Task prompt
For the listing below, print exactly the lines from the line with "クラウドBIサービス「MOTION" to the line with "レベニューマネジメントシステム", both included, and nothing beyond them.

[[ Data to use open ]]

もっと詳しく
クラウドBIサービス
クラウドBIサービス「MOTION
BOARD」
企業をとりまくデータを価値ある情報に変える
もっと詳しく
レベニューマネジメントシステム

[[ Data to use closed ]]
[[ Data to use open ]]

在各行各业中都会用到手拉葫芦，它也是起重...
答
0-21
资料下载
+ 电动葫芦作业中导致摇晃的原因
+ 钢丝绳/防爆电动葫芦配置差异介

[[ Data to use closed ]]

Final answer
クラウドBIサービス「MOTION
BOARD」
企業をとりまくデータを価値ある情報に変える
もっと詳しく
レベニューマネジメントシステム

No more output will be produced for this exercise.